### [DATA EXCERPTS]
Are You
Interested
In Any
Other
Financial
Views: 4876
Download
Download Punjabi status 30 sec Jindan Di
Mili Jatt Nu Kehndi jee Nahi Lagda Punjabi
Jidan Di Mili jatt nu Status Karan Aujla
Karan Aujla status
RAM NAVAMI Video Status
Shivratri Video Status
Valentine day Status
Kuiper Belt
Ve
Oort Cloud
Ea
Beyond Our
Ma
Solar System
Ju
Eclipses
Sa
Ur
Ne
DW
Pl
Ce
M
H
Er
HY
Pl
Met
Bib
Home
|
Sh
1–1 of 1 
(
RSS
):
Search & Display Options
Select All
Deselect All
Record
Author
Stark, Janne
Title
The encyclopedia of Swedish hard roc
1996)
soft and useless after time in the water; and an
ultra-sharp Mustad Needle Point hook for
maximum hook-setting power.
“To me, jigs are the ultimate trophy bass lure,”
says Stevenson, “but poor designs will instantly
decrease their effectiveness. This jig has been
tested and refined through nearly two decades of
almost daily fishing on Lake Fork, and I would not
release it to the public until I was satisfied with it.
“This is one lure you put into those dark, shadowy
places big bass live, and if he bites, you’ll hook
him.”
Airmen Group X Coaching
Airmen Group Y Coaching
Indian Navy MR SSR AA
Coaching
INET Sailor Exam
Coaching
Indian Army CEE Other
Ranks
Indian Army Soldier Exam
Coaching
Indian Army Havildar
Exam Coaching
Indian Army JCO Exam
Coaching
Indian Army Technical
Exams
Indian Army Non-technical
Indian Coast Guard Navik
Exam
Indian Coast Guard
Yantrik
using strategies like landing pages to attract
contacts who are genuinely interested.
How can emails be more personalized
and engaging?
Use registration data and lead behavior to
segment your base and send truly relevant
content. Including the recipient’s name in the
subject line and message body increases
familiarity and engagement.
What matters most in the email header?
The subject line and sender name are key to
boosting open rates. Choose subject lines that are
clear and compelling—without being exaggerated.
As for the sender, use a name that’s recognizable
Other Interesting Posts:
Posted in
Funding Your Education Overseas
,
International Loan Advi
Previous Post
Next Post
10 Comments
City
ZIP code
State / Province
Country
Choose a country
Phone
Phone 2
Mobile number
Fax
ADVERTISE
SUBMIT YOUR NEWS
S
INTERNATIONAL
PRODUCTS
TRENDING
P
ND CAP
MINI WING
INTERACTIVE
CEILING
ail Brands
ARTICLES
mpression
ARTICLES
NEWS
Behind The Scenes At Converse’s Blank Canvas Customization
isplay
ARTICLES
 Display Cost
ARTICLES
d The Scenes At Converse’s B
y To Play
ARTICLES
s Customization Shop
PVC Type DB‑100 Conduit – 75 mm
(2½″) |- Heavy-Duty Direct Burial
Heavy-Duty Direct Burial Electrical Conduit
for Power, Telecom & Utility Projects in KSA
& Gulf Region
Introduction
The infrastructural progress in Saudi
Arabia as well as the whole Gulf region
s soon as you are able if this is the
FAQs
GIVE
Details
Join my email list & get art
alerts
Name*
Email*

### [ACTIVITY]
From the listing above, return every line that carries the string "Direct".

### [YOUR SOLUTION]
(2½″) |- Heavy-Duty Direct Burial
Heavy-Duty Direct Burial Electrical Conduit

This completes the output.